Bugman, are you a member of gardenweb? After I got banned, some of the REAL jerks started a thread disscussing if I had tried any new screen names to get on and if I was jonathon or not. They're a bunch of morons! I got one of their passwords. His name is jadcock. He was the only one to reply to the email I sent him saying that I was sorry for being a idiot on gardenweb. Well, I emailed him and he didn't reply. If he's acting like a jerk now, I am going to screw up his account. LOL! If you want, I can give you his password.


----------



## bugman (Aug 12, 2004)

no but (jadcock) i need say nothing else. nope never signed up when i found out all hondas hondas hondas hondas


----------



## Scott15 (Nov 11, 2004)

His real name is jason adcock. I can't post messages under his name because my computer is banned entirely from gardenweb. I have to go to a public computer like at the library.


----------



## bugman (Aug 12, 2004)

how bought i try


----------



## roperdude91 (Nov 10, 2004)

Scott15 said:


> Bugman, are you a member of gardenweb? After I got banned, some of the REAL jerks started a thread disscussing if I had tried any new screen names to get on and if I was jonathon or not. They're a bunch of morons! I got one of their passwords. His name is jadcock. He was the only one to reply to the email I sent him saying that I was sorry for being a idiot on gardenweb. Well, I emailed him and he didn't reply. If he's acting like a jerk now, I am going to screw up his account. LOL! If you want, I can give you his password.
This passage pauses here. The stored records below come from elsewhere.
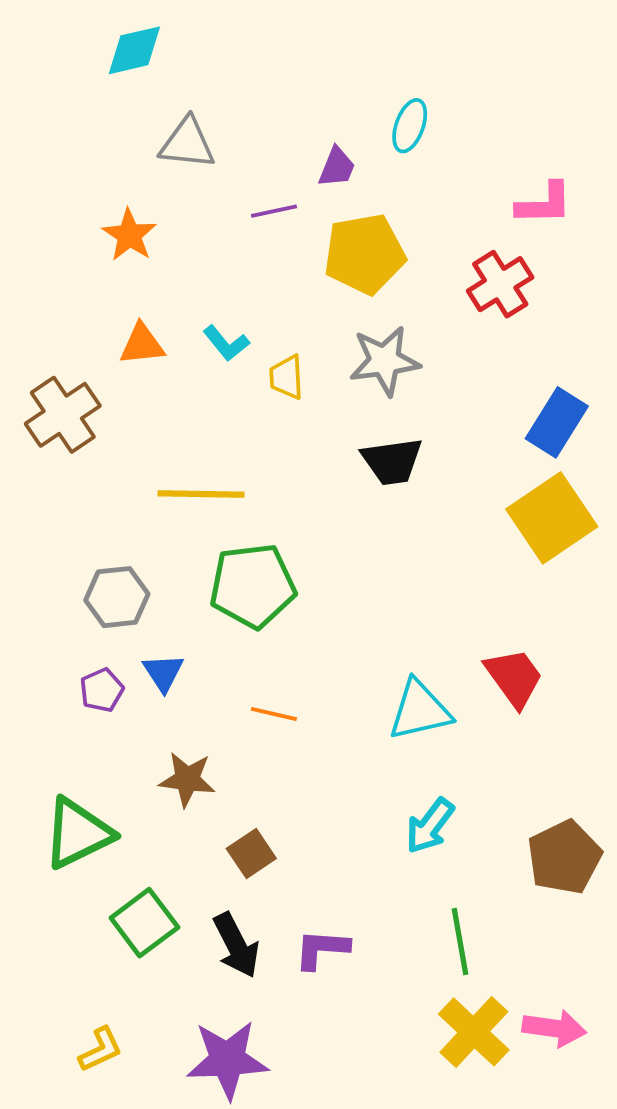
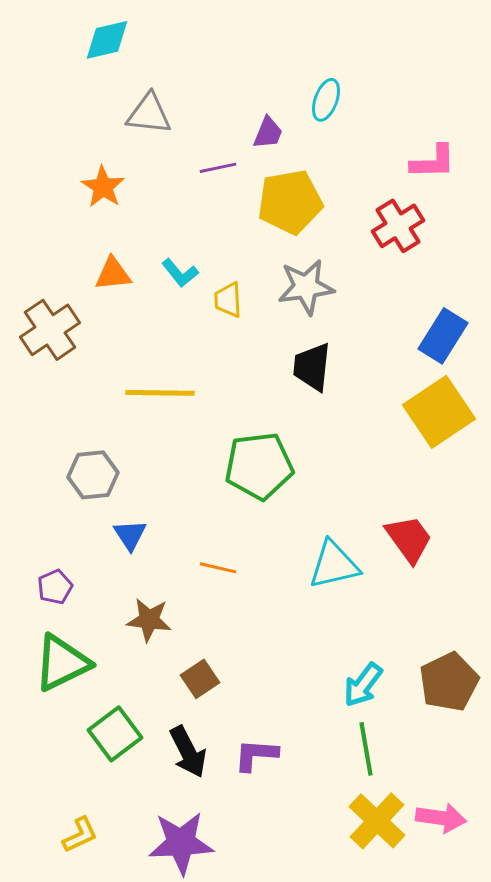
black trapezoid: (392, 461) -> (312, 367), turned 104
green pentagon: (253, 586) -> (259, 466), moved
purple pentagon: (102, 690) -> (55, 587), moved
cyan arrow: (430, 826) -> (363, 685), moved

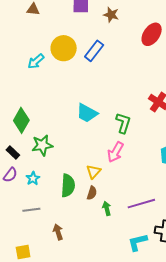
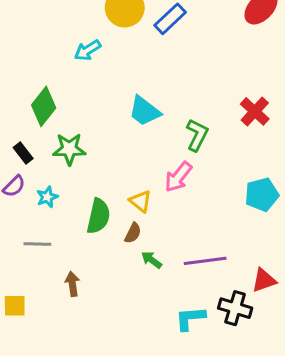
cyan arrow: (36, 61) -> (88, 50), moved
yellow triangle: (94, 172) -> (140, 201), turned -42
green arrow: (107, 208) -> (152, 260), turned -48

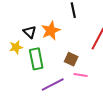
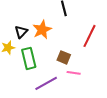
black triangle: (30, 32) -> (21, 32), turned 32

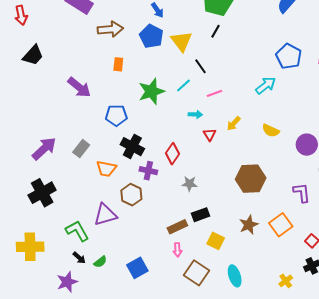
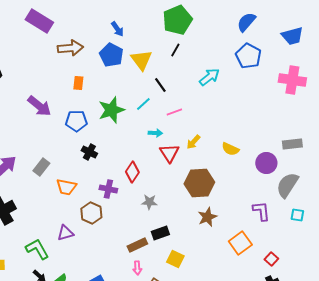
blue pentagon: (289, 56) -> (248, 56), moved
cyan arrow: (266, 85) -> (209, 77), moved
blue pentagon: (116, 115) -> (76, 121), moved
red triangle: (210, 135) -> (169, 153), size x1.5
black cross: (132, 147) -> (89, 152), moved, size x0.7
brown hexagon: (251, 179) -> (199, 183), moved
purple triangle: (105, 215) -> (65, 233), size x0.7
brown star: (249, 225) -> (207, 217), moved

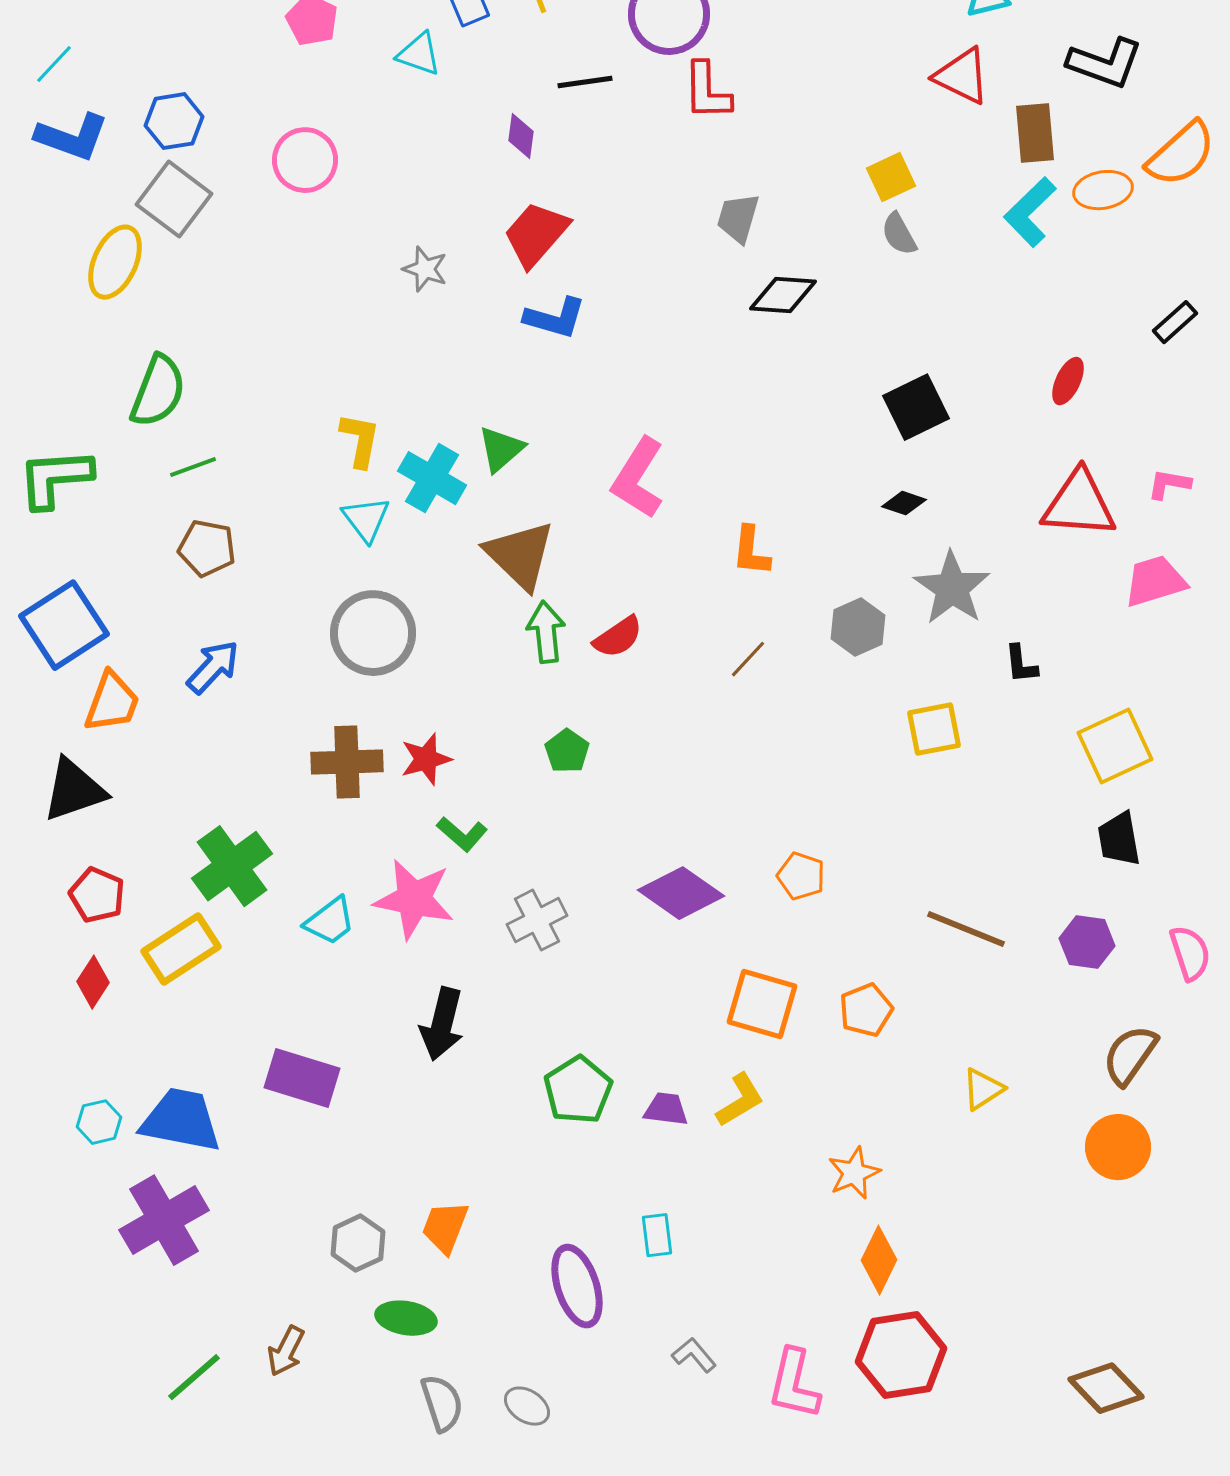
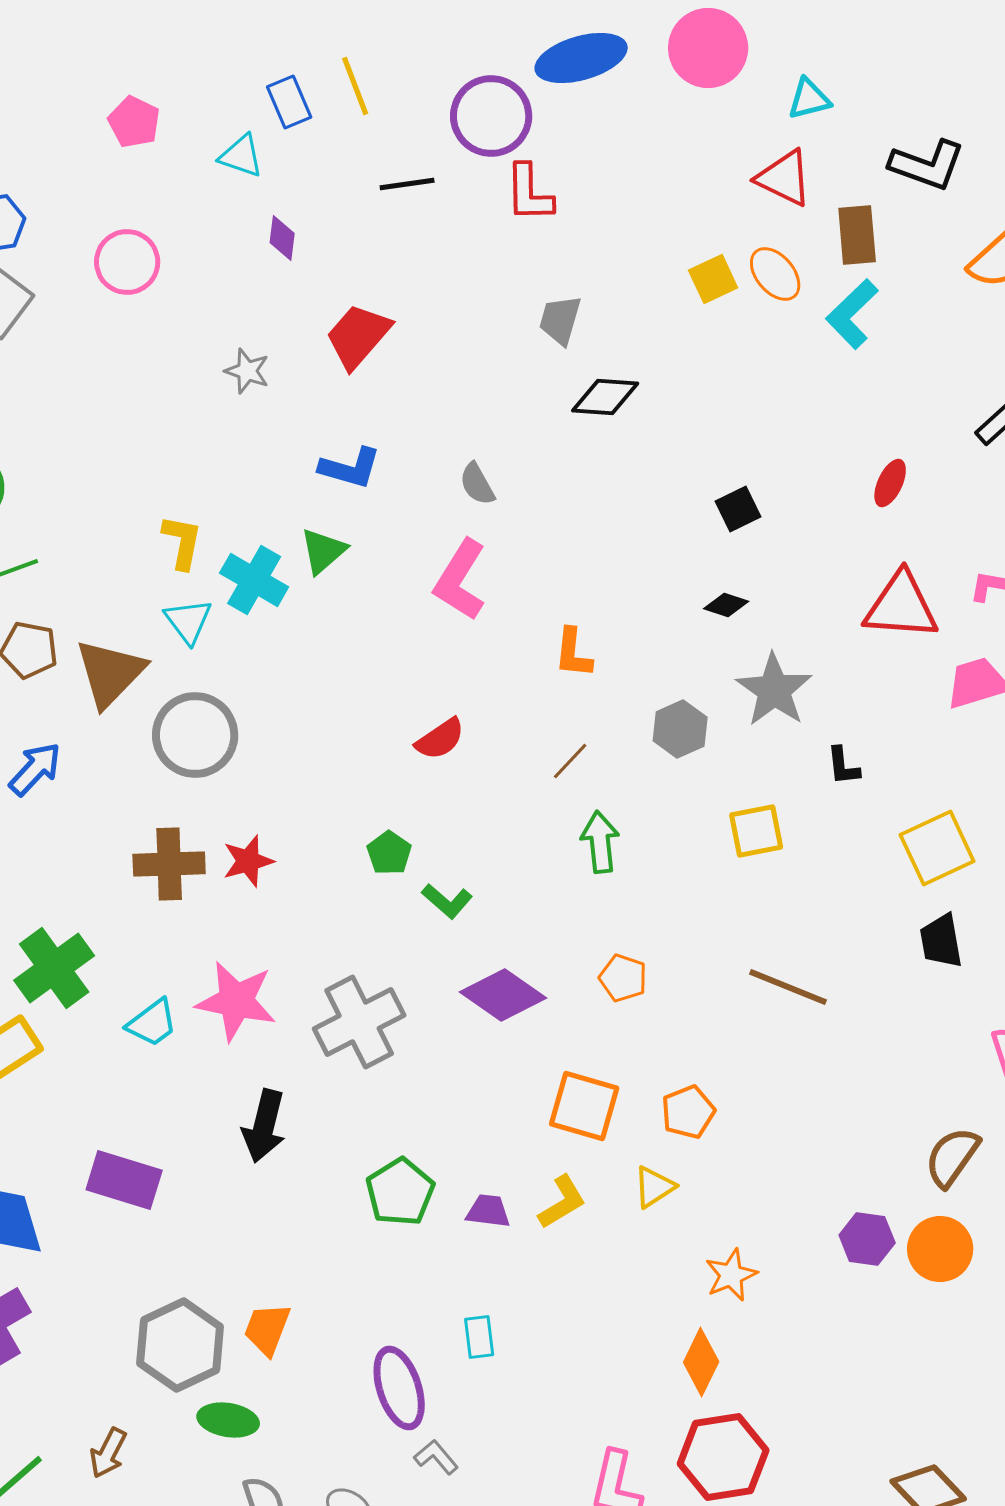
purple diamond: (521, 136) -> (282, 238), moved
orange ellipse: (1103, 190) -> (775, 274), moved, turned 60
gray semicircle: (899, 234) -> (477, 484), moved
blue L-shape: (555, 318) -> (350, 468), moved
black square: (916, 407) -> (738, 509), size x0.7
brown triangle: (520, 555) -> (110, 673), moved, turned 30
green arrow: (546, 632) -> (600, 842), moved
green L-shape: (462, 834) -> (447, 901), moved
gray cross: (537, 920) -> (359, 1022), size x1.5
brown line: (966, 929) -> (788, 987), moved
purple hexagon: (1087, 942) -> (867, 1239), moved
yellow triangle: (983, 1089) -> (654, 1187), moved
orange star: (854, 1173) -> (731, 1275), moved
gray hexagon: (358, 1243) -> (180, 1345), size x1.6
gray L-shape: (694, 1355) -> (436, 1457), moved

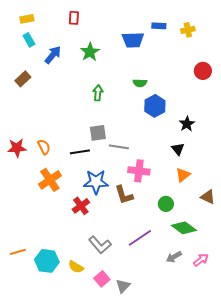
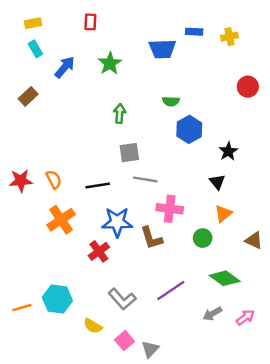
gray square: (98, 133) -> (129, 153), moved
green circle: (166, 204) -> (203, 238), moved
cyan hexagon: (47, 261) -> (57, 299), moved

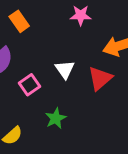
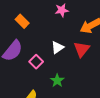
white triangle: (65, 69) -> (58, 47), turned 40

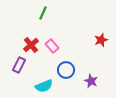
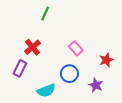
red star: (101, 40) -> (106, 60), moved
pink rectangle: (52, 46) -> (76, 48), moved

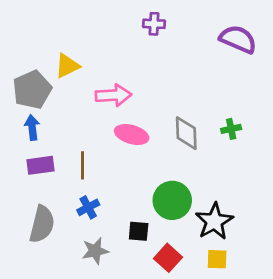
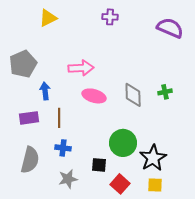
yellow triangle: (67, 66) -> (48, 18), moved
blue arrow: (32, 128) -> (45, 91), moved
blue cross: (88, 207) -> (63, 148), turned 35

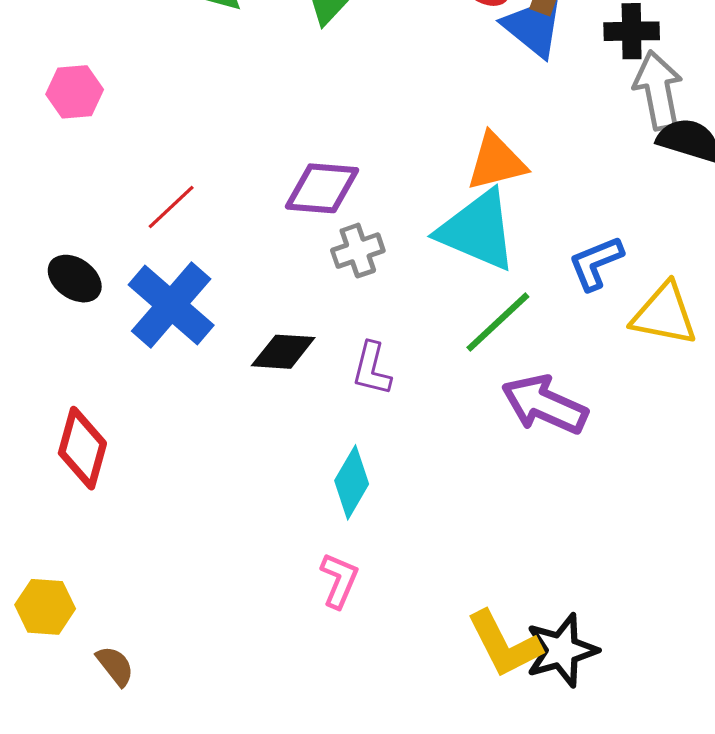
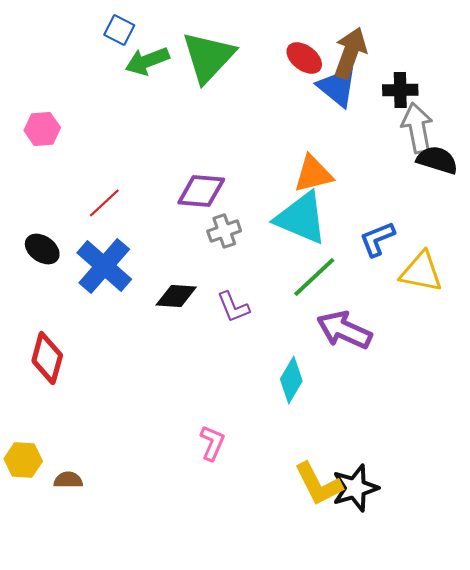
purple L-shape: (372, 369) -> (233, 307), turned -36
cyan diamond: (352, 482) -> (291, 380), moved
brown semicircle: (115, 666) -> (68, 480), moved, turned -52

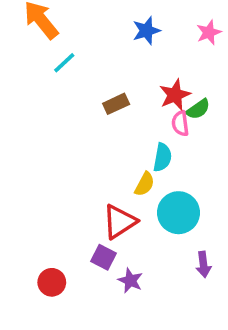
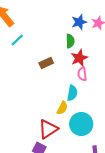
blue star: (146, 31) -> (79, 22), moved
green semicircle: (198, 109) -> (70, 41), moved, turned -56

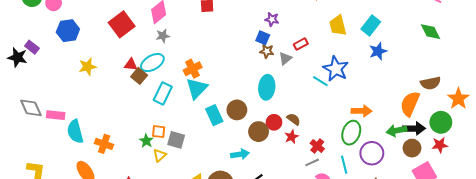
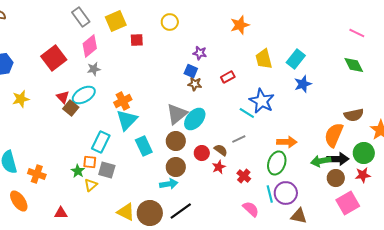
gray triangle: (285, 58) -> (177, 114), moved, size x1.6
red triangle: (131, 65) -> (63, 97), turned 40
cyan ellipse: (267, 87) -> (195, 119), turned 35
cyan rectangle: (163, 93) -> (101, 142), moved
brown circle: (237, 110) -> (176, 141), moved
brown circle: (259, 132) -> (176, 167), moved
purple circle: (372, 153) -> (286, 193), moved
gray line: (312, 162) -> (239, 139), moved

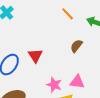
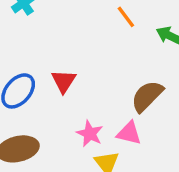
brown semicircle: (76, 46) -> (147, 96), moved, size x1.5

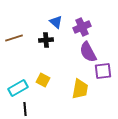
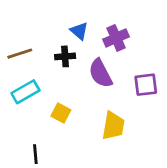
purple semicircle: (88, 52) -> (100, 73), moved
purple square: (103, 71) -> (146, 85), moved
cyan rectangle: (18, 88) -> (25, 92), moved

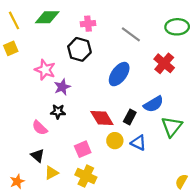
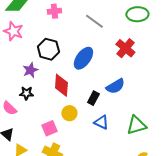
black hexagon: (79, 49) -> (48, 49), moved
pink star: (45, 70) -> (13, 31), moved
red diamond: (102, 118) -> (61, 85), moved, turned 35
green triangle: (172, 127) -> (136, 125), moved, turned 35
yellow circle: (115, 141) -> (69, 113), moved

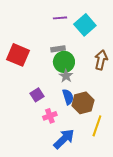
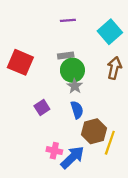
cyan square: (85, 25) -> (110, 32), moved
brown hexagon: (83, 103) -> (94, 131), moved
pink cross: (50, 116) -> (54, 151), moved, turned 32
 i will take it and get him banned just like spike did to us for no reason :wave: jadcock :tongue:


----------



## Scott15 (Nov 11, 2004)

You REALLY want his password? I will email if you want. Just give the link to your addy.


----------



## bugman (Aug 12, 2004)

do it do it do it do it


----------



## roperdude91 (Nov 10, 2004)

Scott15 said:


> You REALLY want his password? I will email if you want. Just give the link to your addy.


 [email protected] :dude:


----------



## bugman (Aug 12, 2004)

:lol:


----------



## Scott15 (Nov 11, 2004)

I sent it. Bugman, you should get an account on gardenweb and talk bad about all those honda freaks. And tell this guy snuffyinatl to get screwed. I sent him some emails and he replies treatening to take away my internet service and swearing. That guy's insane!


----------



## bugman (Aug 12, 2004)

that guys a freak. and i will muhahahaha


----------



## bugman (Aug 12, 2004)

i did get an account. (briggsstrattonman) told em whats what. one idiot was using deisel to start a 3.5hp briggs. dumn. later i'll give em more. and i checked the box to not give me emails plus i've got em blocked as spam so no trash talk to me muhahahahahahahah muhahahahahahahah


----------



## bugman (Aug 12, 2004)

hahahahaha scottwon't you, scott_14. the idiots think i'm you. god they have honda fetishes or something. do you know dos1711 he's the one who came out and said i was you. they are all childish fools. they love hondas like their wives. yuck!!!!!!!!! did have one person who hated them. but they were saying that hondas have good resale value. sure as alluminum scrap metal. they also said sik him spike like they are childs.


----------



## Scott15 (Nov 11, 2004)

You tell em bugman. Avenge me! Snuffyinatl is the REAL jerk! Get in his face!


----------



## bugman (Aug 12, 2004)

i will don't worry. i'm not gonna get any email from em


----------



## Scott15 (Nov 11, 2004)

You joined preditors unlimited too.


----------



## bugman (Aug 12, 2004)

yep........


----------



## Scott15 (Nov 11, 2004)

It needs more members.


----------



## roperdude91 (Nov 10, 2004)

Scott15 said:


> It needs more members.


 lol, me and cole are working on tthat still :tongue: :tongue: :tongue:


----------



## Scott15 (Nov 11, 2004)

Why don't you advertise.


----------



## roperdude91 (Nov 10, 2004)

Scott15 said:


> Why don't you advertise.


we are working on it  
you try running your own site and getting 1000's of memebrs a month after you started :tongue:


----------



## bugman (Aug 12, 2004)

yeah its hard. some try advertising on google try that.


----------



## Scott15 (Nov 11, 2004)

Google is the best search engine ANYWHERE! I got their toolbar. It comes with a popup blocker. But I also have Norton, Spysweeper. So I NEVER get popups except on gardenweb. I know know how their popups get past my blocker. It REALLY makes you MAD!


----------



## bugman (Aug 12, 2004)

just do


----------



## Scott15 (Nov 11, 2004)

the new internet xp 2 service pack has everything you need to protect your computer. It got rid of that trojan horse on my Homepage. Microsoft sometimes just does the trick.


----------



## bugman (Aug 12, 2004)

my comp. came with xp with sp2.


----------



## Scott15 (Nov 11, 2004)

It really helps when all the other programs can't.


----------